其中，W₁ ^N为词序列，N为词个数，S₁ ^T为声学状态序列，X₁ ^T为语音特征序列，T为时间帧数，λ为通用声学模型14，用于计算声学打分；P(W₁ ^N)为词序列W₁ ^N在语言模型11上的打分，P(X₁ ^T，S₁ ^T|W₁ ^N，λ)为词序列W₁ ^N条件下，声学状态序列S₁ ^T在通用声学模型14上的打分。第一个等式是贝叶斯(Bayes)决策公式，第二个等式是维特比(Viterbi)近似公式，由于受搜索效率限制，一般都采用第二个等式作为目标函数，搜索最优解也即语音识别结果。Among them, W ₁ ^N is the word sequence, N is the number of words, S ₁ ^T is the acoustic state sequence, X ₁ ^T is the speech feature sequence, T is the time frame number, λ is the general acoustic model 14, which is used to calculate the acoustic score; P(W ₁ ^N ) is the score of word sequence W ₁ ^N on the language model 11, P(X ₁ ^T , S ₁ ^T |W ₁ ^N , λ) is the acoustic state sequence S ₁ under the condition of word sequence W ₁ ^N Scoring of ^T on the general acoustic model14. The first equation is the Bayesian (Bayes) decision formula, and the second equation is the Viterbi (Viterbi) approximate formula. Due to the limitation of search efficiency, the second equation is generally used as the objective function to search for the optimal The solution is also the speech recognition result .

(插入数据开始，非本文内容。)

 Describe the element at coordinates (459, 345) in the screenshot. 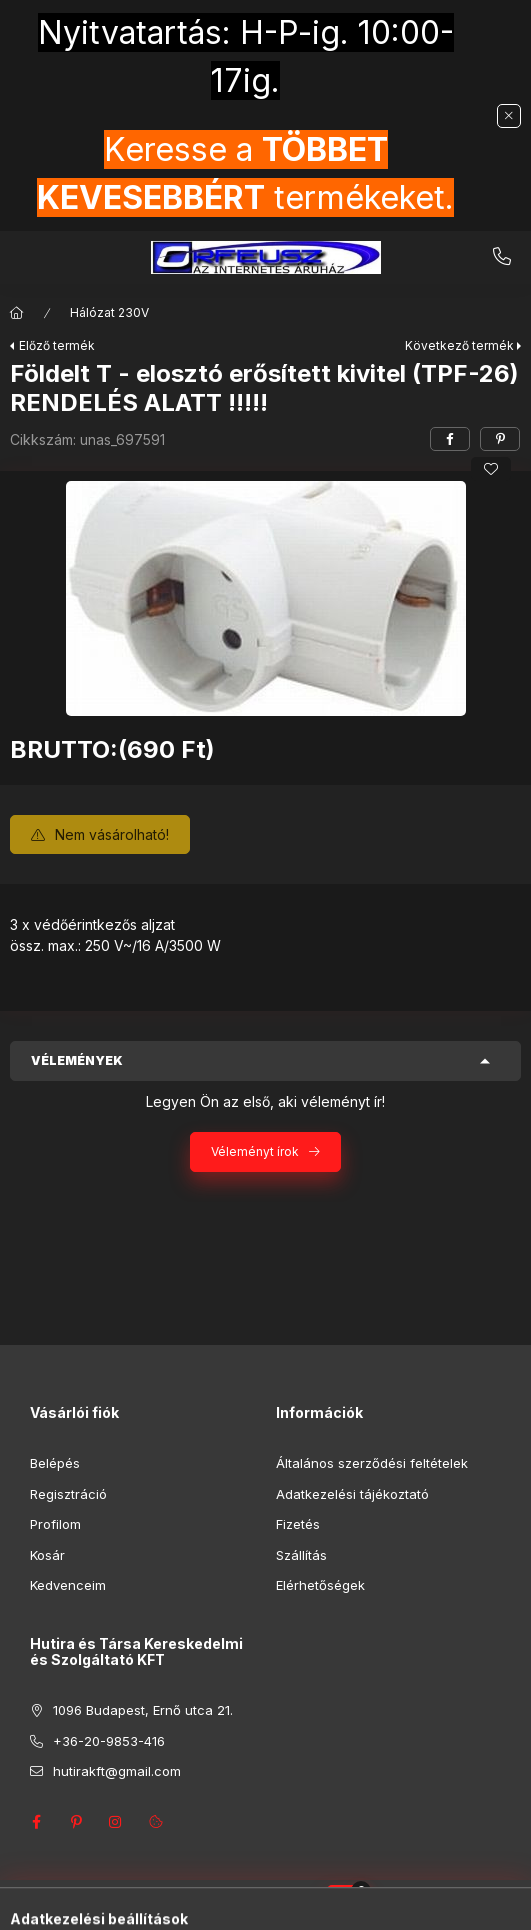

影响语音识别的有三个因素：(1)口语内容和语言模型的匹配程度；(2)口语发音和声学模型的匹配程度；(3)识别对齐的搜索裁减错误。本发明的技术方案，就是从提高语言模型的内容匹配程度、声学模型的发音匹配程度，降低识别对齐的搜索裁减错误的角度来提高口语语音识别和对齐效果的：利用动态生成的语言模型，更精确描述试题的答题范围，与口语内容更好地匹配；用通用声学模型，更好地匹配各种类考生的口语发音；利用容错发音词典描述常见发音变异和错误，使得当考生出现常见发音变异和错误时，系统仍然可以识别出其想要说的单词，减少识别对齐的搜索裁减错误。实验表明，利用动态生成的语言模型11、通用声学模型14和容错发音词典15，对提高限定范围、非特定口音、有常见错误的真实口语语音的识别性能具有重要作用。Three factors affect speech recognition: (1) how well the spoken content matches the language model; (2) how well the spoken pronunciation matches the acoustic model; and (3) search-and-cut errors for recognition alignment. The technical solution of the present invention is to improve the oral speech recognition and alignment effect from the perspective of improving the content matching degree of the language model, the pronunciation matching degree of the acoustic model, and reducing the search and trimming error of recognition alignment: using the dynamically generated language model, more Accurately describe the answer range of the test questions to better match the oral content; use the general acoustic model to better match the oral pronunciation of various candidates; use the fault-tolerant pronunciation dictionary to describe common pronunciation variations and errors, so that when candidates have common pronunciation variations And errors, the system can still recognize the words it wants to say, reducing search and trimming errors for recognition alignment. Experiments show that the use of dynamically generated language model 11, general acoustic model 14, and error-tolerant pronunciation dictionary 15 plays an important role in improving the recognition performance of real spoken speech with limited range, non-specific accents, and common errors.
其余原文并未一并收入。